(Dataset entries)

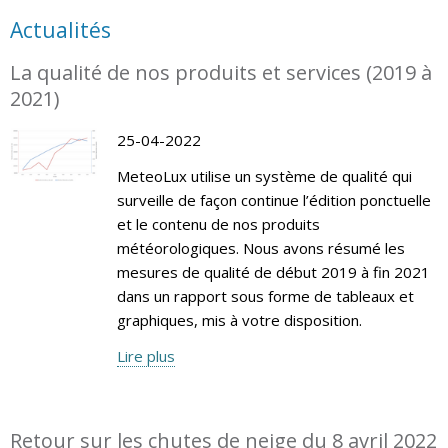
Actualités
La qualité de nos produits et services (2019 à
2021)
25-04-2022
MeteoLux utilise un système de qualité qui
surveille de façon continue l’édition ponctuelle
et le contenu de nos produits
météorologiques. Nous avons résumé les
mesures de qualité de début 2019 à fin 2021
dans un rapport sous forme de tableaux et
graphiques, mis à votre disposition.
Lire plus
Retour sur les chutes de neige du 8 avril 2022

▸ WHAT YOU ARE ASKED TO DO
Each line in the data that holds the string "qualité" must be returned.

▸ RESULT OF THE TASK
La qualité de nos produits et services (2019 à
MeteoLux utilise un système de qualité qui
mesures de qualité de début 2019 à fin 2021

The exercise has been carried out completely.